Face it, buying eyeglasses is an unpleasant experience. That downward spiral of agony: you, in front of a mirror, while a smiley saleswoman hands you frame after mother-loving frame, each looking worse than the previous. Or, perhaps, it's you, alone with your reflection amid a rack of frames, unable to tell if this one looks good or if it's the exhaustion talking.
Consider my situation: a head that's as square as they come; eyes more close-set than I'd like; and a small face that vanishes behind most frames. Contacts aren't an option since I can't stand them for more than an hour or two. And I'm too nervous to go under the corrective knife just yet. Luckily, for the eyeglass-wedded like me, with a little know-how, it's possible to find a pair that complements an imperfect mug.
After polling four-eyed experts and trolling the Web, I learned the rules for selecting the right frames; the ins and outs of the labyrinthine world of lenses, like which extras are worth the money (anti-reflective and scratch-resistant coatings are both musts); and ways to better the odds that your glasses fit properly and match your prescription.
So, on to the rules of the frame! (We'll get to lenses in a minute.)
Bring your prescription with you. Sure, that seems like obvious advice, but a script in hand streamlines the whole spec-hunting process. Your salesperson can immediately steer you away from frames that aren't optimal for the lenses you'll need. For instance, if you've got a strong prescription, your thick lenses will look better in a smaller frame. A delicate or rimless frame can be quickly overwhelmed by a hunk of lens, too.
Choose a frame that contrasts the shape of your face, not one that mimics it. "It's all about geometry," says Ravane Richman, owner of Seattle's Market Optical. The ideal face shape is an oval, he explains, and since most of us aren't so symmetrically lucky, we look sharper in frames that help us achieve an "oval effect," or, in blunter terms, downplay our defects.

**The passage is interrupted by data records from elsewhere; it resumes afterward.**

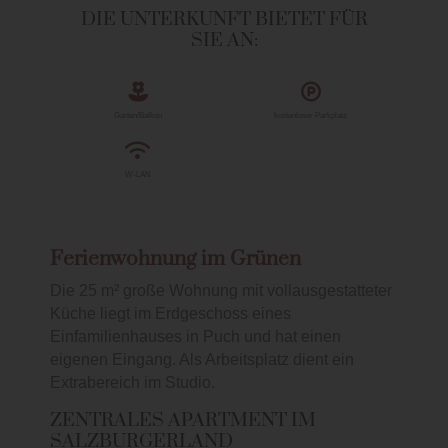
DIE UNTERKUNFT BIETET FÜR
SIE AN:
Garten/Balkon
kostenloser Parkplatz
W-LAN
Ferienwohnung im Grünen
Die 25 m² große Wohnung mit vollausgestatteter
Küche liegt im Erdgeschoss eines
Einfamilienhauses in Puch und hat einen
eigenen Eingang. Als Arbeitsplatz dient ein
Extrabereich im Studio.
ZENTRALES APARTMENT IM
SALZBURGERLAND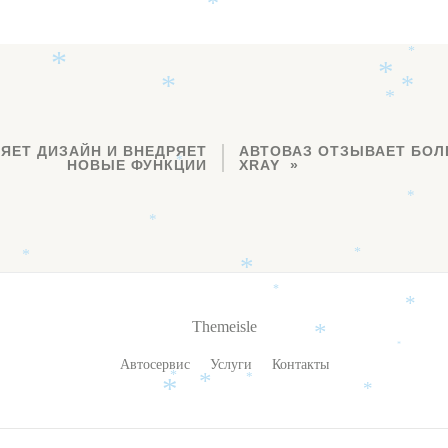
*
*
*
*
*
*
*
*
ЯЕТ ДИЗАЙН И ВНЕДРЯЕТ
АВТОВАЗ ОТЗЫВАЕТ БОЛ
НОВЫЕ ФУНКЦИИ
XRAY
*
*
*
*
*
*
*
*
Themeisle
*
*
Автосервис
Услуги
Контакты
*
*
*
*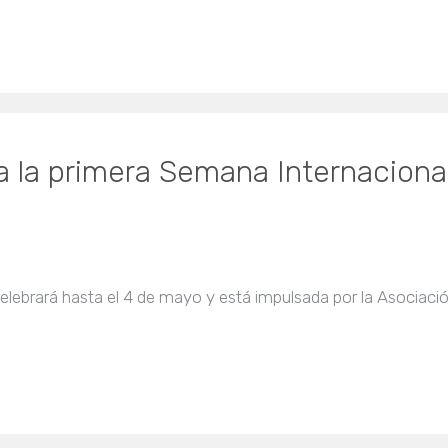
 la primera Semana Internacional
e celebrará hasta el 4 de mayo y está impulsada por la Asociaci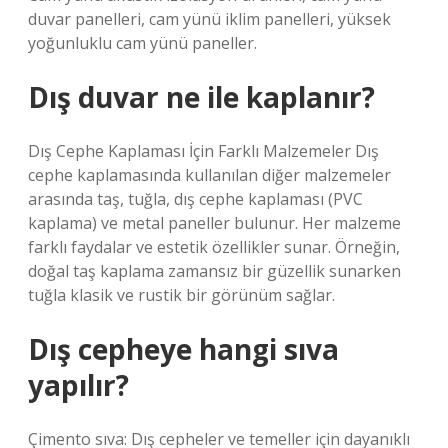
duvar panelleri, cam yünü iklim panelleri, yüksek
yoğunluklu cam yünü paneller.
Dış duvar ne ile kaplanır?
Dış Cephe Kaplaması İçin Farklı Malzemeler Dış
cephe kaplamasında kullanılan diğer malzemeler
arasında taş, tuğla, dış cephe kaplaması (PVC
kaplama) ve metal paneller bulunur. Her malzeme
farklı faydalar ve estetik özellikler sunar. Örneğin,
doğal taş kaplama zamansız bir güzellik sunarken
tuğla klasik ve rustik bir görünüm sağlar.
Dış cepheye hangi sıva
yapılır?
Çimento sıva: Dış cepheler ve temeller için dayanıklı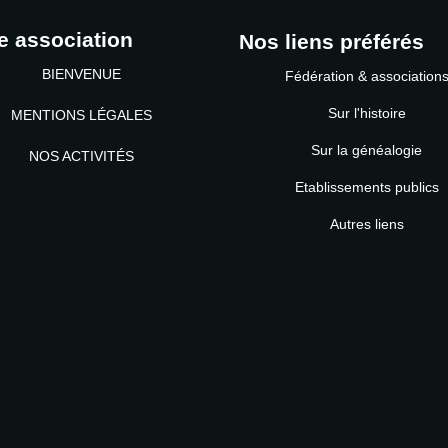
e association
Nos liens préférés
BIENVENUE
Fédération & association
Sur l'histoire
MENTIONS LÉGALES
Sur la généalogie
NOS ACTIVITÉS
Etablissements publics
MOT DE PASSE
Autres liens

If you're of the round-faced persuasion, try frames with sharp angles: rectangles, trapezoids, and the like. Round glasses would accentuate your chubby cheeks. If a weak chin's your problem, a frame that's slightly wider along the bottom edge will give the lower portion of your face the heft your chin can't. Rimless frames are another good option since they don't add more "weight" up top. If your cheeks and jowl span broader than your forehead (a shape often called the "base-down triangle"), choose a frame with a dramatic top edge to draw your admirers' eyes up. For me, all the pros suggested oval or modified cat-eye frames to soften my jaw line and separate my beady eyes. (Speaking of pros, what's the difference between optician, optometrist, and ophthalmologist? And just what is a "frame stylist"? Click for a primer.)
Bigger isn't better. Even today, when tiny frames are the rage, the most common mistake people make is selecting glasses that are too large for their face. "They don't understand that the bigger the frame, the more distortion there'll be," says optician Lorali Downes of Seattle's Eyes on Fremont. Silver-dollar-size glasses also catch more glare than petite ones. Baby boomers take heart: Manufactures have developed progressives, aka no-line bifocals, for your over-40 eyes that work fine in tiny frames. Other fit issues to keep in mind: Frames shouldn't be wider than your face or rest on your cheeks; they should sit lower than the eyebrows, with your eyes centered in the lenses.
C hoose a frame that complements your coloring. You're either a warm (yellow-based) or a cool (blue-based). Since I have brown eyes and, when left untouched, brown hair, I naturally assumed I was a warm. Wrong. A trick I learned from the Web site All About Vision is to look at your veins; if they're more blue than green, you're a cool and should consider frames that are black, reddish brown, slate blue, and dark tortoise. More green? You warm-bloods are better off in camel, khaki, and copper. For the outgoing warm, try fire-engine red.
The Price of Beauty
Last year, Americans shelled out $15.4 billion for eyewear, according to the nonprofit Vision Council of America. (In 1997, Consumer Reports found that the markup on glasses is huge—a $200 frame probably cost the shop a mere $70.) A thrifty consumer can find rock-bottom prices like two complete pairs for $40, but those deals often don't include protective lens coatings, and the frames can have that long-in-the-drawer look. Typically, people spend about $150 to $400, according to shopkeepers.